Six success factors for driving integration
Regardless of where on this journey a company is, in our experience there are a number of activities that will help to support and steward the wider business as it undergoes this transition:
1. Lead strongly from the top: Visible and consistent leadership is essential to demonstrate to employees how and why sustainability will drive competitive advantage, and to foster a common understanding of what “good” means with respect to strategy, execution, and performance.
For example at the healthcare company Novo Nordisk the leadership team strongly reinforce the company’s Triple Bottom Line principle, which acts as a lens for decision-making across the business.
2. Support, engage and partner from the centre: The corporate sustainability function should continue to play a key role in orchestrating execution of strategy across business and functional units, through a combination of advice, challenge and collaboration.

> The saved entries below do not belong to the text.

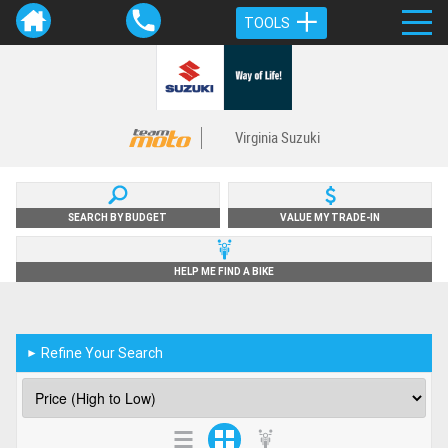
TOOLS
Virginia Suzuki
SEARCH BY BUDGET
VALUE MY TRADE-IN
HELP ME FIND A BIKE
Refine Your Search
►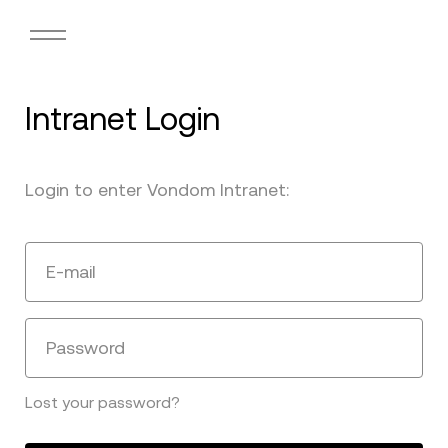
Intranet Login
Login to enter Vondom Intranet:
E-mail
Password
Lost your password?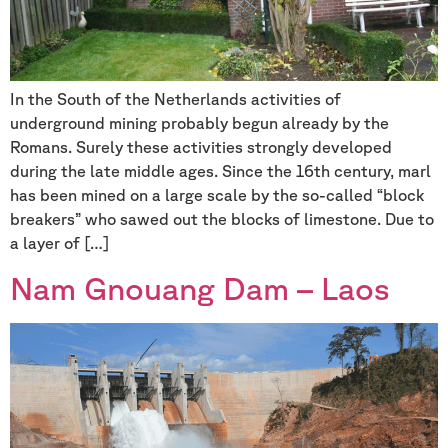
In the South of the Netherlands activities of
underground mining probably begun already by the
Romans. Surely these activities strongly developed
during the late middle ages. Since the 16th century, marl
has been mined on a large scale by the so-called “block
breakers” who sawed out the blocks of limestone. Due to
a layer of […]
Nam Gnouang Dam – Laos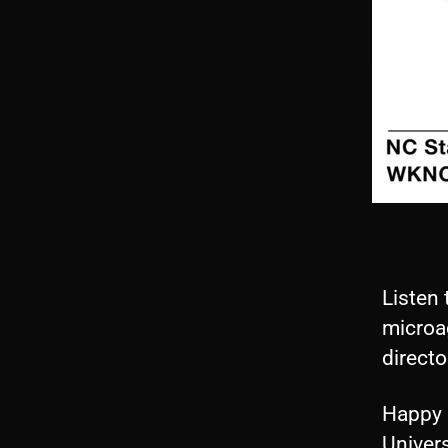
Listen 
microag
directo
Happy 
Univers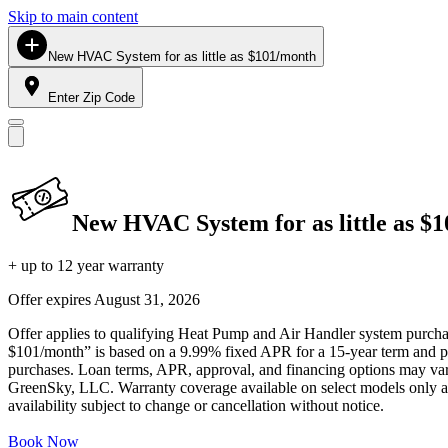
Skip to main content
New HVAC System for as little as $101/month
Enter Zip Code
New HVAC System for as little as $
+ up to 12 year warranty
Offer expires
August 31, 2026
Offer applies to qualifying Heat Pump and Air Handler system purchase
$101/month” is based on a 9.99% fixed APR for a 15-year term and pa
purchases. Loan terms, APR, approval, and financing options may vary 
GreenSky, LLC. Warranty coverage available on select models only and
availability subject to change or cancellation without notice.
Book Now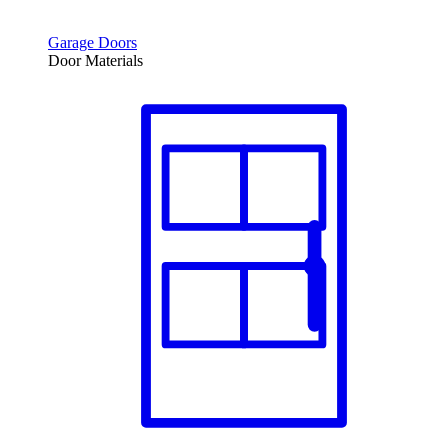
Garage Doors
Door Materials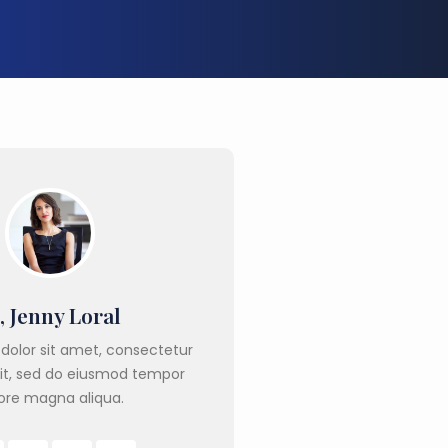
, Jenny Loral
dolor sit amet, consectetur
lit, sed do eiusmod tempor
ore magna aliqua.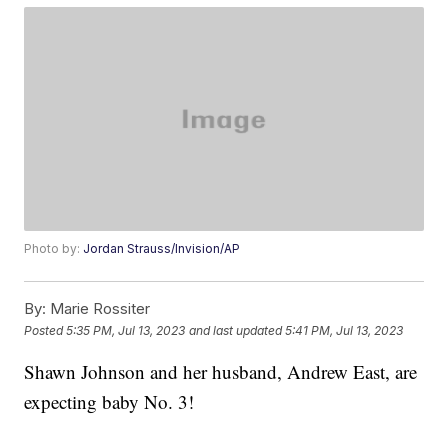
Photo by:
Jordan Strauss/Invision/AP
By:
Marie Rossiter
Posted
5:35 PM, Jul 13, 2023
and last updated
5:41 PM, Jul 13, 2023
Shawn Johnson and her husband, Andrew East, are
expecting baby No. 3!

3. Excel on performance management: An integrated sustainability performance management framework which aligns incentives closely to corporate strategy and values can act as a key spur in driving enterprise-wide commitment.
As previously reported by GreenBiz, Alcoa has made changes to its compensation plans to link them to energy intensity reduction and sustainable innovation.
4. Make key people accountable: Ensuring that business and functional unit heads have formal responsibilities will help drive action down into different parts of the company.
5. Coordinate and communicate at various levels and through various channels: A range of mechanisms — both new and existing — can be employed to help drive cross-functional collaboration and knowledge sharing, and send and receive information consistently to and from the corporate centre.
Volkswagen for example has developed both cross-functional CSR teams who work on specific cross-cutting issues, as well as international information exchanges that allow sharing of best practice across brands and regions.
6. Influence behaviour as widely as possible: To support execution and drive cultural change more broadly from the bottom-up, a range of levers can be used to embed sustainable behaviours in all employees.
Timberland — a company renowned for its engagement with employees on the CSR agenda — uses a range of techniques to empower individuals from across the business and enrich its CSR culture, including a well established volunteering scheme and a Global Stewards program.